Da dieser Bericht bisher weder von Binding noch von Krause ausführlicher bewertet wurde und der beschreibende Text vielleicht auch für den einen oder anderen Archäologen interessant ist, der keinen Zugriff auf den alten Zeitungsbericht hat, soll er hier einmal wiedergegeben werden:

„In diesen Quergräben ist tatsächlich ein uralter, jetzt natürlich wieder ausgefüllter Graben angeschnitten worden, der längs der nördlichen Hälfte (Burgseite) des Knüppelmarktes verläuft und etwa bis zur Straßenmitte oder noch etwas darüber hinaus reicht. Der gewachsene Boden ist hier reiner gelber Rheinsand, der hier überall die oberen Lagen der Niederterrasse bildet.

Das Füllmaterial ist eine dunkle lehmige Erde, mit Steinen durchsetzt und an Stellen, wo die Gasleitung undicht war, durch Teer schwarz gefärbt. Hinter jedem Quergraben liegt der Aushub; es fällt schon von weitem auf, dass der reine Sand hier überall von der Straßenmitte zur südlichen Außenseite, also nach der Seite der Elefantenapotheke hin liegt.

In den Schnitten kann man dann auch das Profil genauer studieren. Etwas seitlich von der Straßenmitte steigt der gewachsene Boden am höchsten, bis fast 3/4 Meter unter dem Straßendamm (die Decke (?) ist auch da Anschüttung). Die Anschüttung verdickt sich aber sehr bald nach der Burgseite hin, die Grenze zwischen gewachsenem Boden und Anschüttung sinkt ein und ist bald unter der Sohle der Baugrube verschwunden. Diese Grenze stellt die Außenseite des alten Burggrabens dar!

Die tiefste Stelle muss wohl unter dem Straßenbahngleis liegen. Dort kann aber nicht gegraben werden, da der Betrieb aufrechterhalten werden muss. An der Burgseite tritt auf dem Bürgersteig unmittelbar vor der Häuserflucht an manchen Stellen der gelbe Sand in der Grube wieder zu Tage. Da lag also offenbar die Innenseite des Grabens.

Das Einfallen der Grabenwand ist nicht sehr steil. Die ganze Tiefe ist noch nicht bestimmt worden.

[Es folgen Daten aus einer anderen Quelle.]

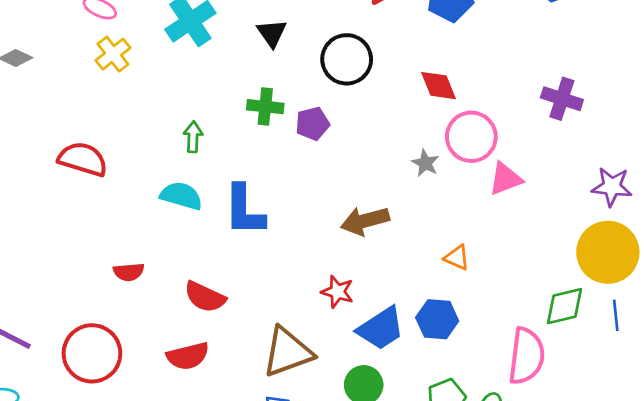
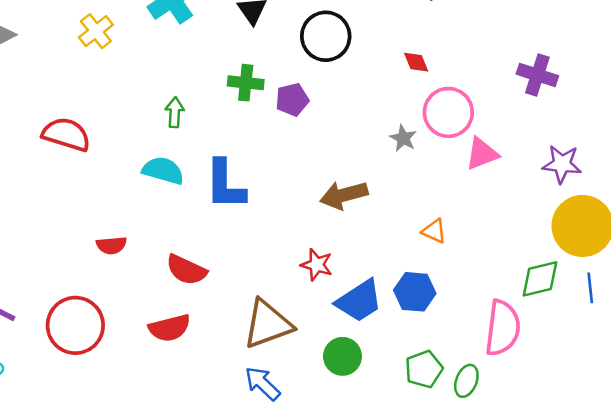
red diamond: (439, 86) -> (416, 62), size x0.7
purple star: (612, 187) -> (562, 164), moved

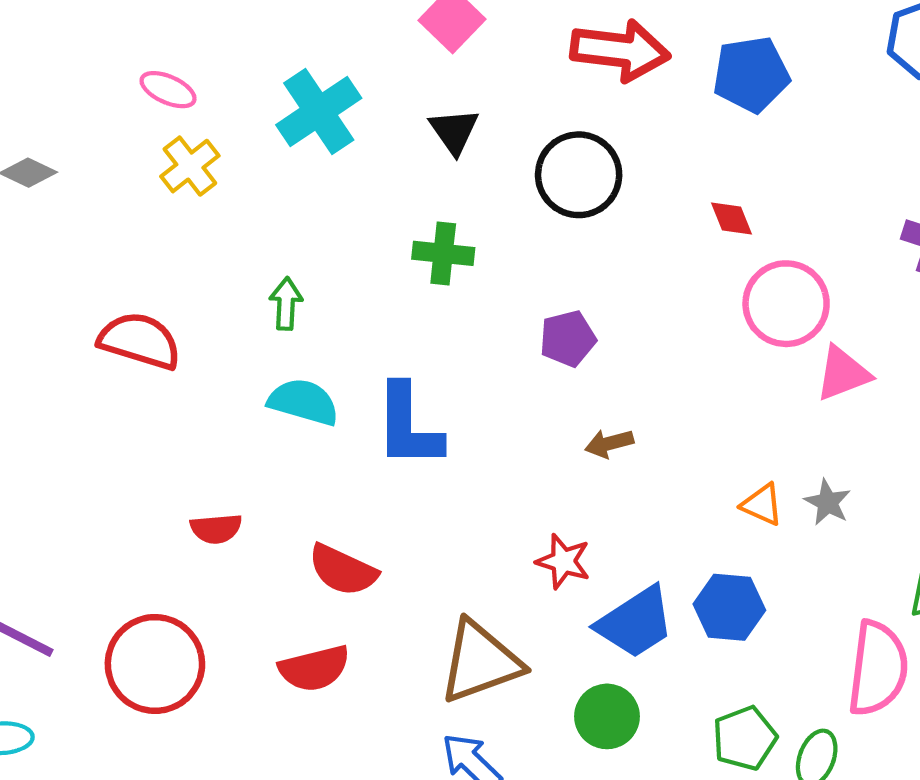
purple pentagon: (292, 100) -> (568, 339), moved
green arrow: (175, 112) -> (286, 304), moved
gray star: (403, 138) -> (828, 502), moved
brown arrow: (344, 195) -> (609, 443), size x0.6

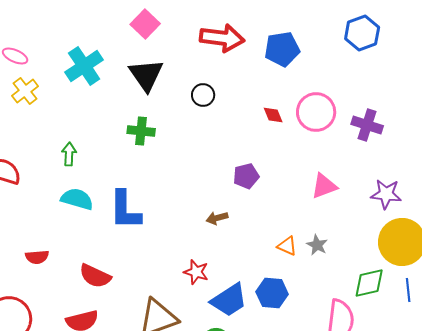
black triangle: (454, 131) -> (146, 75), size x1.5
black circle: (579, 175) -> (203, 95), size x0.6
pink circle: (786, 304) -> (316, 112), moved
purple pentagon: (568, 339) -> (246, 176), moved

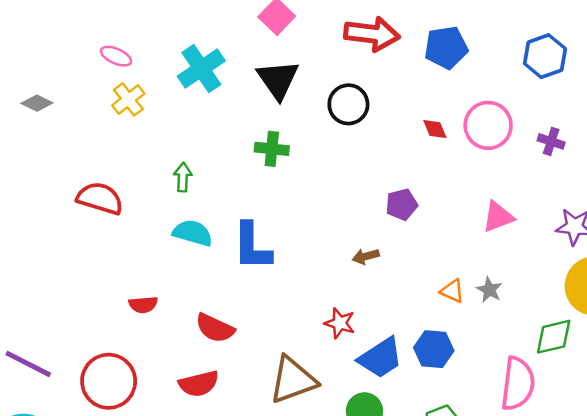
blue hexagon: (362, 33) -> (545, 56), moved
black circle: (203, 95) -> (348, 104), size x1.4
purple cross: (367, 125) -> (551, 141), size x0.7

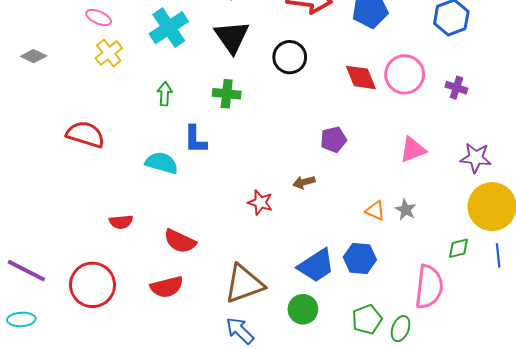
red diamond: (435, 129) -> (361, 77), size x1.6
green arrow: (183, 177) -> (165, 94), moved
blue L-shape: (252, 247) -> (195, 139), moved, size x0.7
red star: (340, 323) -> (260, 203), moved
green diamond: (554, 337) -> (458, 248), size x0.7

Allem Anschein nach scheint es sich aber um einen Spitzgraben zu handeln, wie er seit der Römerzeit her bekannt wurde und auch in der Karolingerzeit noch benutzt wurde.“

Des Weiteren gab es noch eine Beschreibung einer Beobachtung von Dr. Fritz Tischler im Jahr 1961, der nach dem zweiten Weltkrieg den Graben hatte beobachten können.

„Vom 23.2. bis 3.3.1961 beobachtete Fritz Tischler den Graben für Fernheizungsrohre, der über den Burgplatz vom Rathaus nach Osten führte. 81 Meter östlich des Rathauses wurde der alte Burggraben geschnitten, der bei seiner Einfüllung bis 2,60 Meter unter Oberkante Straße reichte und 2,15 Meter in den gewachsenen, leicht humosen Sand eingetieft war. Seine Breite betrug etwa über 3 Meter. Er war gefüllt mit humosem Sand, der mit Bruchsteinen durchsetzt war.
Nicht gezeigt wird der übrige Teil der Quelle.